A recent Government Accountability Office report was pessimistic. Tax revenues for states and localities, it predicted, “will remain below the 2007 historical high through 2060 due to the projected modest growth in receipts.” It concluded that the declining fiscal conditions mean that state and local governments will “need to make substantial policy changes to avoid growing fiscal imbalances in the future.”

So what will those policy changes be? Not surprisingly, the different approaches in the states will reflect the schism in Congress. The red states are more likely to lower income and corporate taxes, cut spending and refuse to cooperate with Obamacare. The blue states already have raised taxes to close budget gaps and invest in education and infrastructure, as well as set up their own health-care exchanges.

A number of red states—Kansas, Louisiana and Nebraska, among them—are trying to cut or eliminate income taxes by increasing sales taxes, with the idea that the switch will attract investment and eventually pay for itself.

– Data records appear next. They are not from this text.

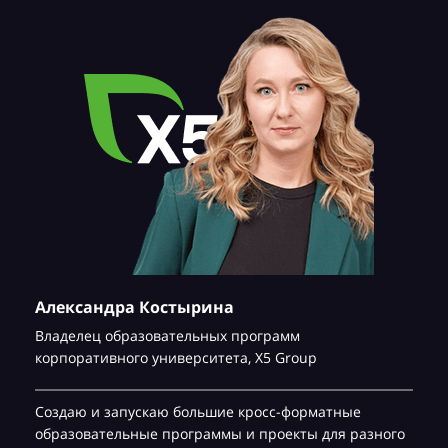
Александра Костырина
Владелец образовательных программ
корпоративного университета,
Х5 Group
Создаю и запускаю большие кросс-форматные
образовательные программы и проекты для разного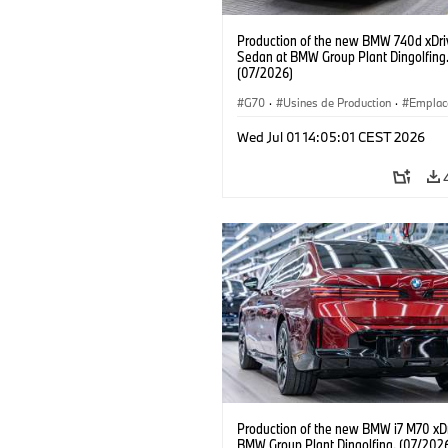
Production of the new BMW 740d xDri
Sedan at BMW Group Plant Dingolfing
(07/2026)
G70
·
Usines de Production
·
Emplac
·
Gamme M
·
i7 M70
·
740d
·
Série
Wed Jul 01 14:05:01 CEST 2026
BMW
Production of the new BMW i7 M70 xDr
BMW Group Plant Dingolfing. (07/202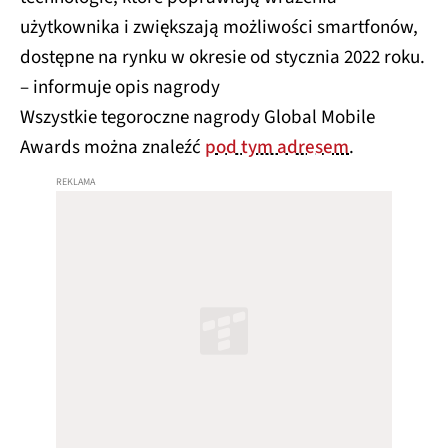
użytkownika i zwiększają możliwości smartfonów,
dostępne na rynku w okresie od stycznia 2022 roku.
– informuje opis nagrody
Wszystkie tegoroczne nagrody Global Mobile
Awards można znaleźć
pod tym adresem
.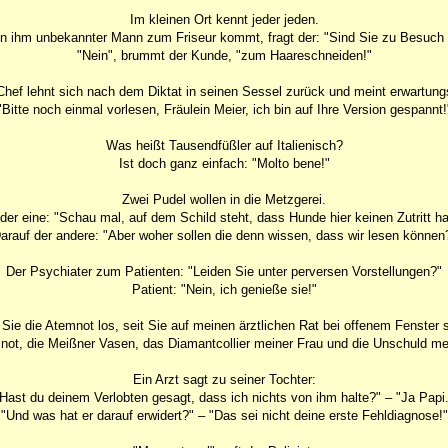
Im kleinen Ort kennt jeder jeden.
in ihm unbekannter Mann zum Friseur kommt, fragt der: "Sind Sie zu Besuch 
"Nein", brummt der Kunde, "zum Haareschneiden!"
Chef lehnt sich nach dem Diktat in seinen Sessel zurück und meint erwartungs
"Bitte noch einmal vorlesen, Fräulein Meier, ich bin auf Ihre Version gespannt!
Was heißt Tausendfüßler auf Italienisch?
Ist doch ganz einfach: "Molto bene!"
Zwei Pudel wollen in die Metzgerei.
der eine: "Schau mal, auf dem Schild steht, dass Hunde hier keinen Zutritt h
arauf der andere: "Aber woher sollen die denn wissen, dass wir lesen können
Der Psychiater zum Patienten: "Leiden Sie unter perversen Vorstellungen?"
Patient: "Nein, ich genieße sie!"
 Sie die Atemnot los, seit Sie auf meinen ärztlichen Rat bei offenem Fenster 
mnot, die Meißner Vasen, das Diamantcollier meiner Frau und die Unschuld mei
Ein Arzt sagt zu seiner Tochter:
Hast du deinem Verlobten gesagt, dass ich nichts von ihm halte?" – "Ja Papi
"Und was hat er darauf erwidert?" – "Das sei nicht deine erste Fehldiagnose!"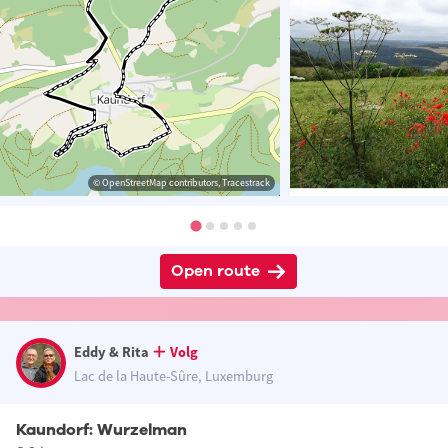
© OpenStreetMap contributors, Tracestrack
Open route
Eddy & Rita
Volg
Lac de la Haute-Sûre, Luxemburg
Kaundorf: Wurzelman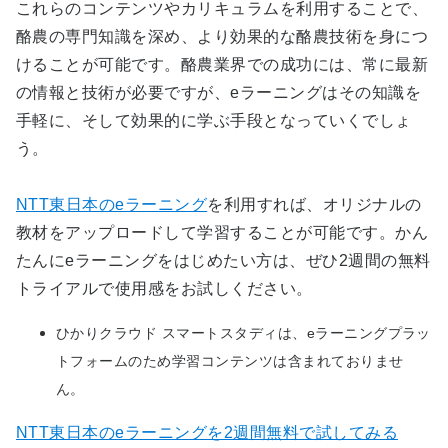
これらのコンテンツやカリキュラムを利用することで、
酪農の専門知識を深め、より効果的な酪農技術を身につ
けることが可能です。酪農業界での成功には、常に最新
の情報と技術が必要ですが、eラーニングはその知識を
手軽に、そして効果的に学ぶ手段となっていくでしょ
う。
NTT東日本のeラーニング
を利用すれば、オリジナルの
教材をアップロードして学習することが可能です。かん
たんにeラーニングをはじめたい方は、ぜひ2週間の無料
トライアルで使用感をお試しください。
ひかりクラウド スマートスタディは、eラーニングプラッ
トフォームのため学習コンテンツは含まれておりませ
ん。
NTT東日本のeラーニングを2週間無料で試してみる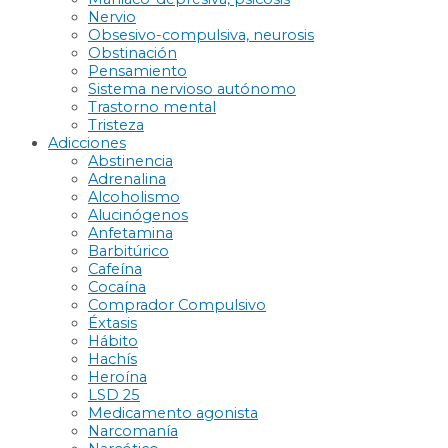
Nervio
Obsesivo-compulsiva, neurosis
Obstinación
Pensamiento
Sistema nervioso autónomo
Trastorno mental
Tristeza
Adicciones
Abstinencia
Adrenalina
Alcoholismo
Alucinógenos
Anfetamina
Barbitúrico
Cafeína
Cocaína
Comprador Compulsivo
Éxtasis
Hábito
Hachís
Heroína
LSD 25
Medicamento agonista
Narcomanía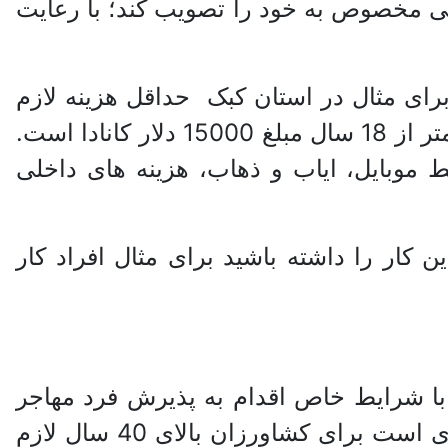
ی مخصوص به خود را تصویب کند؛ با رعایت
برای مثال در استان کبک حداقل هزینه لازم
برای سه ماهه اول 5000 دلار می باشد که این مبلغ برای یک خانواده سه نفره با فرزند کمتر از 18 سال مبلغ 15000 دلار کانادا است.
خط موبایل، ایاب و ذهاب، هزینه های داخلی
ار را داشته باشید برای مثال افراد کار
با شرایط خاص اقدام به پذیرش فرد مهاجر
می کند. برای مثال در استان ساسکاچوان که از جمله استان های موفق در زمینه کشاورزی است برای کشاورزان بالای 40 سال لازم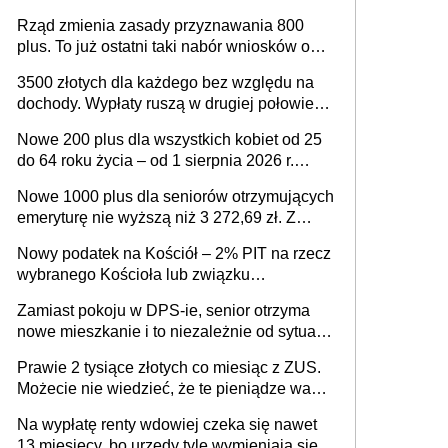
trzeba go zapłacić. Zaleganie fiskusowi
Rząd zmienia zasady przyznawania 800
oznacza kary
plus. To już ostatni taki nabór wniosków o
wypłatę świadczenia
3500 złotych dla każdego bez względu na
dochody. Wypłaty ruszą w drugiej połowie
sierpnia. Trzeba jednak złożyć wniosek
Nowe 200 plus dla wszystkich kobiet od 25
do 64 roku życia – od 1 sierpnia 2026 r.
świadczenie przysługuje w ramach nowego
Nowe 1000 plus dla seniorów otrzymujących
programu rządowego
emeryturę nie wyższą niż 3 272,69 zł. Z
wnioskami należy się pospieszyć, bo
Nowy podatek na Kościół – 2% PIT na rzecz
spóźnialscy świadczenia nie otrzymają
wybranego Kościoła lub związku
wyznaniowego. Premier potwierdza prace
Zamiast pokoju w DPS-ie, senior otrzyma
nad zmianami w systemie finansowania
nowe mieszkanie i to niezależnie od sytuacji
materialnej – rząd ogłasza nowy program
Prawie 2 tysiące złotych co miesiąc z ZUS.
wsparcia dla osób po 60 roku życia
Możecie nie wiedzieć, że te pieniądze wam
przysługują
Na wypłatę renty wdowiej czeka się nawet
13 miesięcy, bo urzędy tyle wymieniają się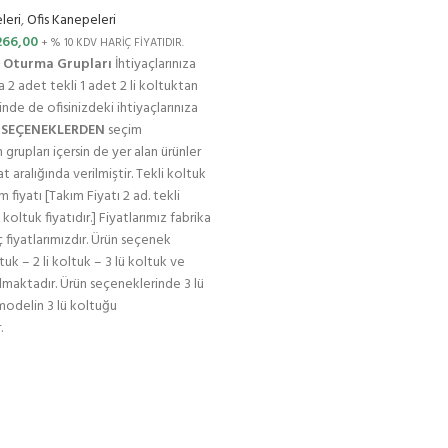
leri
,
Ofis Kanepeleri
266,00
+ % 10 KDV HARİÇ FİYATIDIR.
s Oturma Grupları
İhtiyaçlarınıza
 2 adet tekli 1 adet 2 li koltuktan
nde de ofisinizdeki ihtiyaçlarınıza
 SEÇENEKLERDEN
seçim
n grupları içersin de yer alan ürünler
t aralığında verilmiştir. Tekli koltuk
m fiyatı [Takım Fiyatı 2 ad. tekli
i koltuk fiyatıdır.] Fiyatlarımız fabrika
 fiyatlarımızdır. Ürün seçenek
tuk – 2 li koltuk – 3 lü koltuk ve
almaktadır. Ürün seçeneklerinde 3 lü
modelin 3 lü koltuğu
.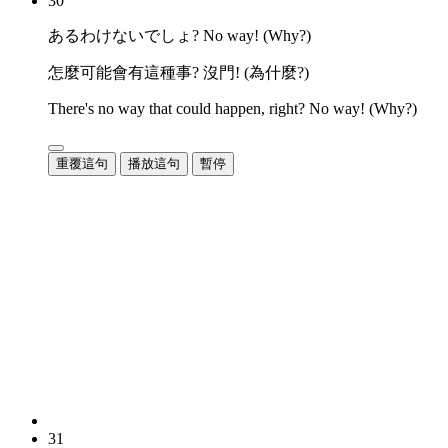
30
あるわけないでしょ? No way! (Why?)
怎麼可能會有這種事? 沒門! (為什麼?)
There's no way that could happen, right? No way! (Why?)
重覆這句
播放這句
暫停
31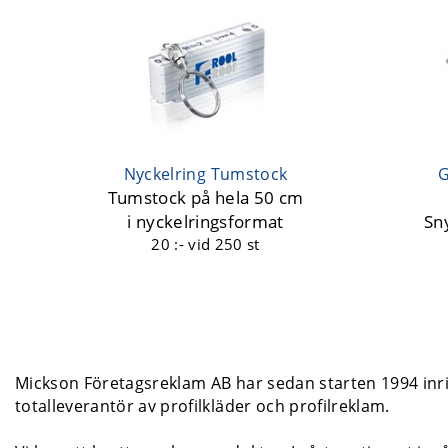
Nyckelring Tumstock
G
Tumstock på hela 50 cm
i nyckelringsformat
Sn
20 :-
vid 250 st
Mickson Företagsreklam AB har sedan starten 1994 inrik
totalleverantör av profilkläder och profilreklam.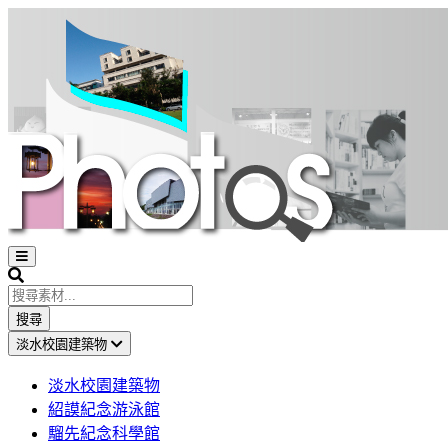
Open
sidebar
Search
搜尋
淡水校園建築物
淡水校園建築物
紹謨紀念游泳館
騮先紀念科學館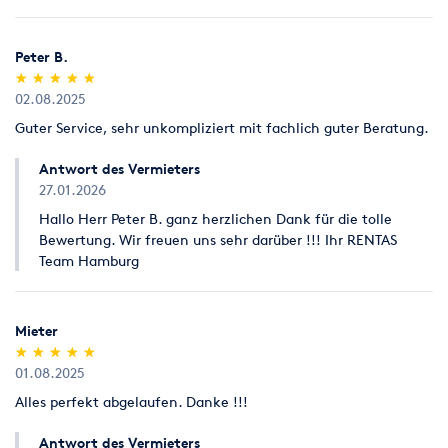
Peter B.
(*)
(*)
(*)
(*)
(*)
★
★
★
★
★
★
★
★
★
★
02.08.2025
Guter Service, sehr unkompliziert mit fachlich guter Beratung.
Antwort des Vermieters
27.01.2026
Hallo Herr Peter B. ganz herzlichen Dank für die tolle
Bewertung. Wir freuen uns sehr darüber !!! Ihr RENTAS
Team Hamburg
Mieter
(*)
(*)
(*)
(*)
(*)
★
★
★
★
★
★
★
★
★
★
01.08.2025
Alles perfekt abgelaufen. Danke !!!
Antwort des Vermieters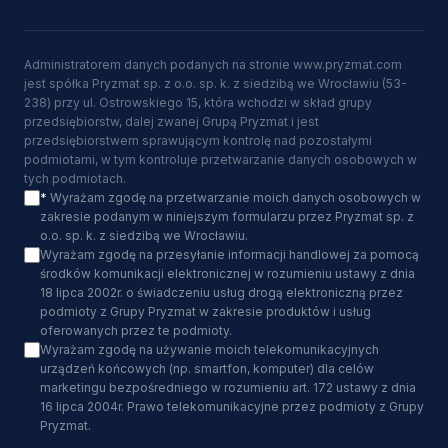
Administratorem danych podanych na stronie www.pryzmat.com
jest spółka Pryzmat sp. z o.o. sp. k. z siedzibą we Wrocławiu (53-
238) przy ul. Ostrowskiego 15, która wchodzi w skład grupy
przedsiębiorstw, dalej zwanej Grupą Pryzmat i jest
przedsiębiorstwem sprawującym kontrolę nad pozostałymi
podmiotami, w tym kontroluje przetwarzanie danych osobowych w
tych podmiotach.
*
Wyrażam zgodę na przetwarzanie moich danych osobowych w
zakresie podanym w niniejszym formularzu przez Pryzmat sp. z
o.o. sp. k. z siedzibą we Wrocławiu.
Wyrażam zgodę na przesyłanie informacji handlowej za pomocą
środków komunikacji elektronicznej w rozumieniu ustawy z dnia
18 lipca 2002r. o świadczeniu usług drogą elektroniczną przez
podmioty z Grupy Pryzmat w zakresie produktów i usług
oferowanych przez te podmioty.
Wyrażam zgodę na używanie moich telekomunikacyjnych
urządzeń końcowych (np. smartfon, komputer) dla celów
marketingu bezpośredniego w rozumieniu art. 172 ustawy z dnia
16 lipca 2004r. Prawo telekomunikacyjne przez podmioty z Grupy
Pryzmat.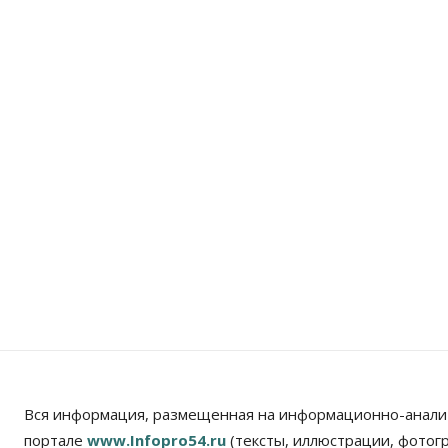
Вся информация, размещенная на информационно-анали
портале
www.Infopro54.ru
(тексты, иллюстрации, фотог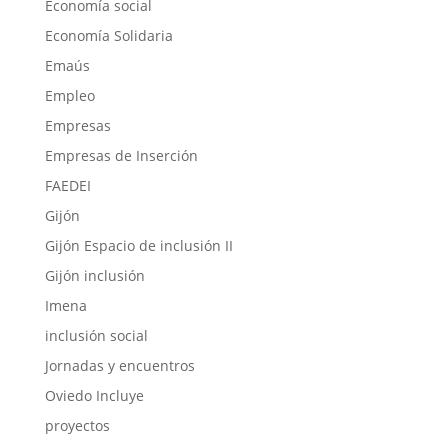
Economía social
Economía Solidaria
Emaús
Empleo
Empresas
Empresas de Inserción
FAEDEI
Gijón
Gijón Espacio de inclusión II
Gijón inclusión
Imena
inclusión social
Jornadas y encuentros
Oviedo Incluye
proyectos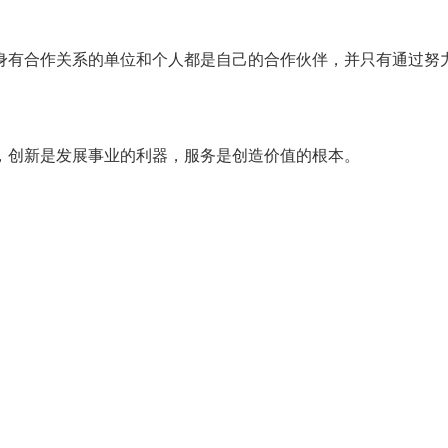
身有合作关系的单位和个人都是自己的合作伙伴，并只有通过努
，创新是发展事业的利器，服务是创造价值的根本。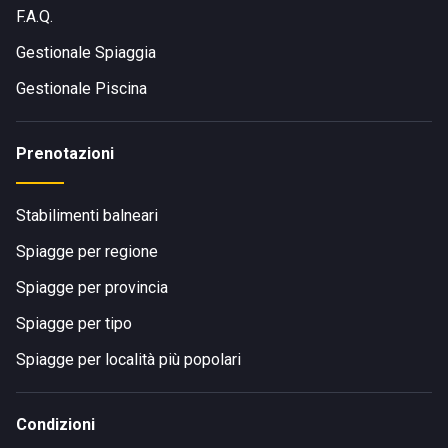
F.A.Q.
Gestionale Spiaggia
Gestionale Piscina
Prenotazioni
Stabilimenti balneari
Spiagge per regione
Spiagge per provincia
Spiagge per tipo
Spiagge per località più popolari
Condizioni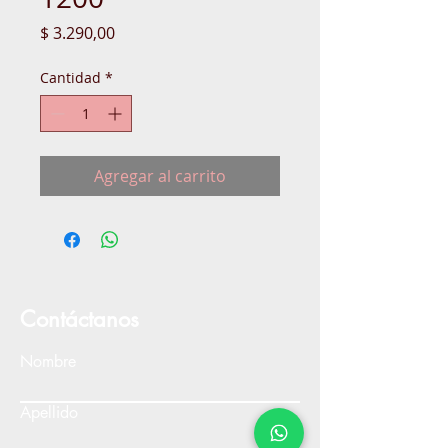
Precio
$ 3.290,00
Cantidad
*
Agregar al carrito
Contáctanos
Nombre
Apellido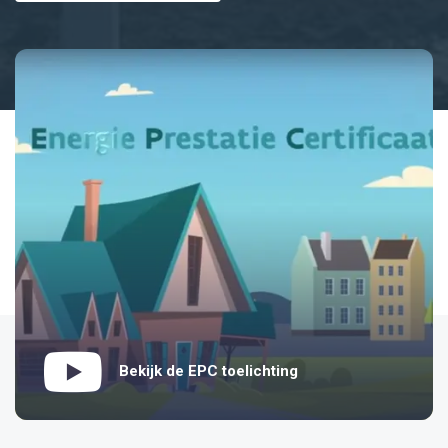
Bekijk de EPC toelichting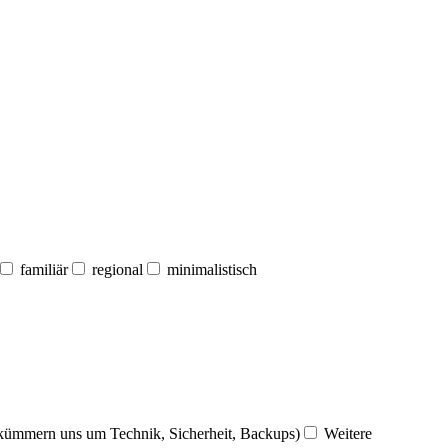
familiär
regional
minimalistisch
 kümmern uns um Technik, Sicherheit, Backups)
Weitere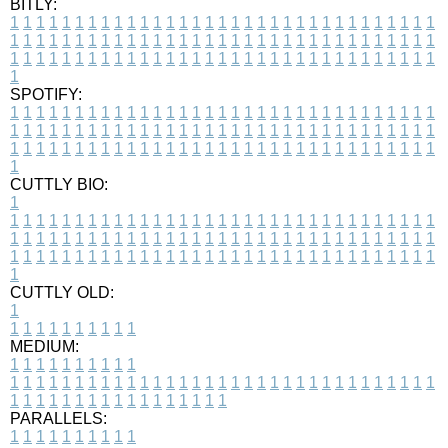
BITLY:
1
1
1
1
1
1
1
1
1
1
1
1
1
1
1
1
1
1
1
1
1
1
1
1
1
1
1
1
1
1
1
1
1
1
1
1
1
1
1
1
1
1
1
1
1
1
1
1
1
1
1
1
1
1
1
1
1
1
1
1
1
1
1
1
1
1
1
1
1
1
1
1
1
1
1
1
1
1
1
1
1
1
1
1
1
1
1
1
1
1
1
1
1
1
1
1
1
1
1
1
SPOTIFY:
1
1
1
1
1
1
1
1
1
1
1
1
1
1
1
1
1
1
1
1
1
1
1
1
1
1
1
1
1
1
1
1
1
1
1
1
1
1
1
1
1
1
1
1
1
1
1
1
1
1
1
1
1
1
1
1
1
1
1
1
1
1
1
1
1
1
1
1
1
1
1
1
1
1
1
1
1
1
1
1
1
1
1
1
1
1
1
1
1
1
1
1
1
1
1
1
1
1
1
1
CUTTLY BIO:
1
1
1
1
1
1
1
1
1
1
1
1
1
1
1
1
1
1
1
1
1
1
1
1
1
1
1
1
1
1
1
1
1
1
1
1
1
1
1
1
1
1
1
1
1
1
1
1
1
1
1
1
1
1
1
1
1
1
1
1
1
1
1
1
1
1
1
1
1
1
1
1
1
1
1
1
1
1
1
1
1
1
1
1
1
1
1
1
1
1
1
1
1
1
1
1
1
1
1
1
1
CUTTLY OLD:
1
1
1
1
1
1
1
1
1
1
1
MEDIUM:
1
1
1
1
1
1
1
1
1
1
1
1
1
1
1
1
1
1
1
1
1
1
1
1
1
1
1
1
1
1
1
1
1
1
1
1
1
1
1
1
1
1
1
1
1
1
1
1
1
1
1
1
1
1
1
1
1
1
1
1
PARALLELS:
1
1
1
1
1
1
1
1
1
1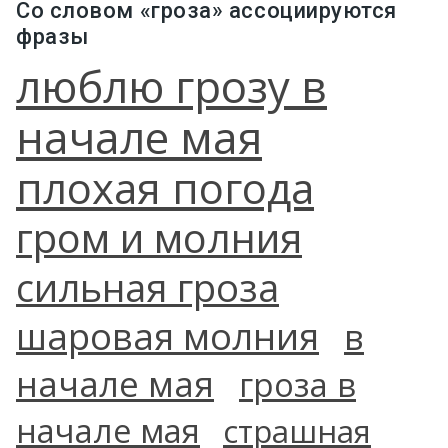
Со словом «гроза» ассоциируются
фразы
люблю грозу в
начале мая
плохая погода
гром и молния
сильная гроза
шаровая молния
в
начале мая
гроза в
начале мая
страшная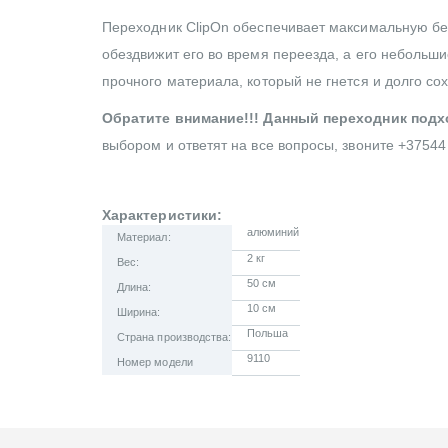
Переходник ClipOn обеспечивает максимальную бе
обездвижит его во время переезда, а его небольши
прочного материала, который не гнется и долго сох
Обратите внимание!!! Данный переходник подх
выбором и ответят на все вопросы, звоните +37544
Характеристики:
алюминий
Материал:
2 кг
Вес:
50 см
Длина:
10 см
Ширина:
Польша
Страна производства:
9110
Номер модели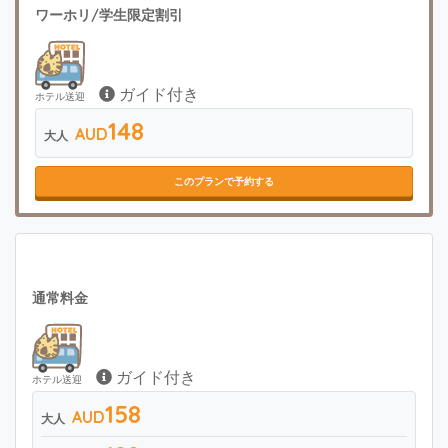
ワーホリ/学生限定割引
ガイド付き
ホテル送迎
148
AUD
大人
このプランで予約する
通常料金
ガイド付き
ホテル送迎
158
AUD
大人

The problem is that sales taxes are regressive, slower to revive from downturns, and no longer track consumption since they rarely cover services.

Judging from past experience, it is the tax cutters who bear the burden of proof. Most prominently, George W. Bush passed the largest tax cut in U.S. history in 2003, but his term in office proved to be one of the least economically successful of any president since World War II.

Still, we need to keep an open mind. Washington is hopelessly mired in the muck, but states are not. We now are experiencing the highest concentration of partisan power in states since the 1940s, with one party in charge in 43 states. So lots of experiments are in the works. We’ll have to see how they turn out.